Rennes : Le rapport qui épingle la métropole

La chambre régionale des comptes a publié un rapport d'observations critique sur la gestion de Rennes Métropole depuis 2011, notamment de ses transports et ressources humaines. Son président s'en explique.

Dans le rapport de 57 pages que vient de publier la chambre régionale des comptes sur la métropole rennaise de 400.000 habitants, la gestion budgétaire de l'institution est jugée "perfectible"... La critique fuse : "Les débats d’orientation budgétaire produits durant la période examinée (Ndlr, exercices 2011 et suivants) manquaient d’une vision prospective et les données fournies sur les dix budgets annexes étaient insuffisantes".

Le métro plombe la fiscalité des ménages

Et la chambre de poursuivre par un bon point : "Fin 2014, la situation financière consolidée du budget principal et des budgets annexes transports et déchets était satisfaisante, avec un excédent brut de fonctionnement représentant plus de 30% des recettes de gestion entre 2011 et 2014." Mais l'organisme de contrôle note un budget principal "cependant marqué par une progression des dépenses plus importante que celle des recettes". Ce sont le subventionnement des transports et la construction de la deuxième ligne de métro à Rennes (1,2 Md€) qui l'expliquent avec un endettement qui représente moins d’une année de capacité d’autofinancement fin 2014 et qui "pourrait atteindre plus de 6,6 années en 2018". Résultat : une "hausse sensible de la fiscalité des ménages" est mentionnée depuis 2011.

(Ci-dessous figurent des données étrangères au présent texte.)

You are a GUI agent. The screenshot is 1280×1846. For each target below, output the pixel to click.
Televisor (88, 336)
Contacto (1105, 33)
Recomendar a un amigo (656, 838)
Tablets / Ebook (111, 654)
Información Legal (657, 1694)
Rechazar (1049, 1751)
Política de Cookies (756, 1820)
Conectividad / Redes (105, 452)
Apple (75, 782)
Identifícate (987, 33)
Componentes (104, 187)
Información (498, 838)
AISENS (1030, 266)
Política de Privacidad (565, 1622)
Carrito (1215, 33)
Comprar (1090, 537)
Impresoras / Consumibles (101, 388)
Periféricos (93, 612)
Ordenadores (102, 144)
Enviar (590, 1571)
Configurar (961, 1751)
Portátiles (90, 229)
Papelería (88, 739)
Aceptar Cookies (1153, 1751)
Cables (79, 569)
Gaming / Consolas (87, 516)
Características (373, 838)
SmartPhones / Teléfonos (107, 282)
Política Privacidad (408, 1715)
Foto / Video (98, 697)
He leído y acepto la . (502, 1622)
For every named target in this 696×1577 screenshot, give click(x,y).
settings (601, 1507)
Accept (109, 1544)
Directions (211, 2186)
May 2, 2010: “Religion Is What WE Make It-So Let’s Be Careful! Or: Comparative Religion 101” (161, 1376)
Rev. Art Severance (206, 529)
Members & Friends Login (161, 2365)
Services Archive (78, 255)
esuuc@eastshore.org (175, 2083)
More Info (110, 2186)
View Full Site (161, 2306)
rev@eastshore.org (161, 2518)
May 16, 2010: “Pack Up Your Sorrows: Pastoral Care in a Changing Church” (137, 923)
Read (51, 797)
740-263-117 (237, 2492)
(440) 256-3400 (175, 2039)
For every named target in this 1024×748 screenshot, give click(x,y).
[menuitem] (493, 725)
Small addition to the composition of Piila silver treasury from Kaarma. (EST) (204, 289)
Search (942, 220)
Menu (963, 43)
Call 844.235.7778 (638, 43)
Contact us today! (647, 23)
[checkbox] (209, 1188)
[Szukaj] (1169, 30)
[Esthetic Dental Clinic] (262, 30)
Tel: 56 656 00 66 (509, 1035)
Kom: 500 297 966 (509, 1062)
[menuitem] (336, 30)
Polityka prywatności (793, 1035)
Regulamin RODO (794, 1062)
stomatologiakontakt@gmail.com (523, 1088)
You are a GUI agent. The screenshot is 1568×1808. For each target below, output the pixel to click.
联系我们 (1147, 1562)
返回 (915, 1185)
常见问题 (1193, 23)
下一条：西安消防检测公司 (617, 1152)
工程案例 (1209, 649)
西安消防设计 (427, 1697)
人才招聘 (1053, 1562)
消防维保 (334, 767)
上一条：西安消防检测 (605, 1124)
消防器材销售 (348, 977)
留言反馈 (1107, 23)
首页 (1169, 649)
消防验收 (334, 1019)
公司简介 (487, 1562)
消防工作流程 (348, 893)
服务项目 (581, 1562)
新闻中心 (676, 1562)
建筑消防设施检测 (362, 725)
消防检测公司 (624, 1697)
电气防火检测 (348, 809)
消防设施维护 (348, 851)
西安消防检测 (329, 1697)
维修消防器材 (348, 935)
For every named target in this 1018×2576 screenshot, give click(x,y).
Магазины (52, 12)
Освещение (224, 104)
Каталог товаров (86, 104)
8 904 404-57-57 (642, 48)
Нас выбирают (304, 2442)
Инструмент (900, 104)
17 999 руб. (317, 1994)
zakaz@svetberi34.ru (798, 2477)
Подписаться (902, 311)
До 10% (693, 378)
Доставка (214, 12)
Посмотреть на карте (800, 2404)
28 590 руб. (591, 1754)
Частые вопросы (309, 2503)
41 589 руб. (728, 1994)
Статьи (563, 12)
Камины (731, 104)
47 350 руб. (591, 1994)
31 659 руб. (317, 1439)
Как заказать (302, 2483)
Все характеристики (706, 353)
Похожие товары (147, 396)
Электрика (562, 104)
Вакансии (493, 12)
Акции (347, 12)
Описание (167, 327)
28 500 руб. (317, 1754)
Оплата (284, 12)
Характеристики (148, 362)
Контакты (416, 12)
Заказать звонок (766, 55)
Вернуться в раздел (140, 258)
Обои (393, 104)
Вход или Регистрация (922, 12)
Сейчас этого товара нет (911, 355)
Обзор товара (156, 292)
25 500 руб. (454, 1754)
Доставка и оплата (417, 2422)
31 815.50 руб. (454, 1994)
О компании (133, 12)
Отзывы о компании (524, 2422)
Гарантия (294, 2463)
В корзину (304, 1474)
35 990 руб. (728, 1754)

S'agissant du métro d'ailleurs, la chambre relève "l'absence d’évocation de la construction de la seconde ligne de métro, investissement pourtant majeur", dans le plan de déplacement urbain (PDU) élaboré pour la période 2007-2017 avec des objectifs et des mesures envisagées "très généraux, voire imprécis". Ce qu'Emmanuel Couet, président de Rennes Métropole, balaye d'un trait en répondant que ce plan, en 2007, "ne pouvait évoquer la seconde ligne du métro car celle-ci n'était, à ce stade, qu'en phase d'études".

Temps de travail : un surcoût de 800.000 euros

C'est aussi la gestion des ressources humaines (mutualisée avec celle de la ville de Rennes, soit une direction de 156,7 emplois ETP) qui pose question. "Le pilotage doit être mieux formalisé, selon la chambre régionale des comptes qui épingle un "surcoût annuel de près de 800.000 euros" dans la gestion du temps de travail (dérogatoire à la durée légale de 1.607 heures). En cause : "un régime d’autorisations d’absences très favorable aux agents".